Food & Water Watch (FWW) today released a new analysis detailing what it describes as the troubling implications of expanding factory fish farming off U.S. coasts.

October 13, 2011

Food & Water Watch (FWW) today released a new analysis detailing what it describes as the troubling implications of expanding factory fish farming off U.S. coasts. Coming on the heels of the federal government’s announcement this summer of its National Aquaculture Policy, the organization’s report, Fishy Farms: The Government’s Push for Factory Farming in Our Oceans, claims achieving the government’s goals for the industry would come at a tremendous cost to both wild fish populations and the marine environment.

In a press release with the heading: New Report Reveals Troubling Consequences of Factory Farming Fish: Growth in U.S. Offshore Fish Farming Industry Could Require 40 Percent of World’s Fishmeal for Feed, Release Over 1 Million Fish, FWW said:

"Factory fish farming involves the growing of thousands of fish in open net pens or cages, where wastes, including excess feed as well as any antibiotics and chemicals used to treat the cages, flow directly into the ocean. The raising of high-value, top-of-the-food-chain carnivorous fish requires a high concentration of protein fishmeal and fish oil that comes from the capture of small wild fish. Escapes from open ocean pens are common, and when farmed fish escape they can compete or interbreed with wild fish, altering natural behavior and weakening important genetic traits. They can also spread disease to wild fish".

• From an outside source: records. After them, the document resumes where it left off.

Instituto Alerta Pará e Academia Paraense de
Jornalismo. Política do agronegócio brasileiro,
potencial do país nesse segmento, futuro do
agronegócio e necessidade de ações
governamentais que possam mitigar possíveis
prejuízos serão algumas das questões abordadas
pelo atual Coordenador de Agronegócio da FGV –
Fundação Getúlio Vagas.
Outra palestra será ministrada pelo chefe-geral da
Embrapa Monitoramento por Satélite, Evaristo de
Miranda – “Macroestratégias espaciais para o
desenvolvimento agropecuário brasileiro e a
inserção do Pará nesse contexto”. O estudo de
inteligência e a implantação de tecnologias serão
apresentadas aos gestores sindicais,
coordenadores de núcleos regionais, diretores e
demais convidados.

The report calculates that, if the government used factory fish farming to reach its stated goal of offsetting the U.S. seafood trade deficit (that is, importing less seafood than it exports), 200 million fish would need to be produced in ocean cages off U.S. coasts each year. This would necessitate the use of at least 41 percent of the entire current production of fishmeal worldwide for feed. The analysis also finds that, based on an industry rule of thumb for the rate of fish escapes, such an expansion would lead to at least 1 million and as many as 35 million farmed fish escapes each year, depending on conditions (i.e. storms that shake up cages, sharks attacks on net pens), and result in the discharge of as much nitrogenous waste as the untreated sewage from a city nearly nine times more populous than the city of Los Angeles.

“Clearly, factory fish farming is not a sustainable industry,” said Wenonah Hauter, Executive Director of Food & Water Watch. “Regardless, the government has already spent over $44 million in support of it, and the Obama administration has proposed allocating millions more. Why is taxpayer money being used to push a senseless industry at a time when we’re radically cutting our federal budget to trim down such wasteful spending?”

The report examines the four experimental "factory fish farms" that have been operating in state waters off U.S. coasts for up to 13 years and reveals that, despite government financial aid, the facilities have been plagued by a plethora of technical, economic and environmental setbacks.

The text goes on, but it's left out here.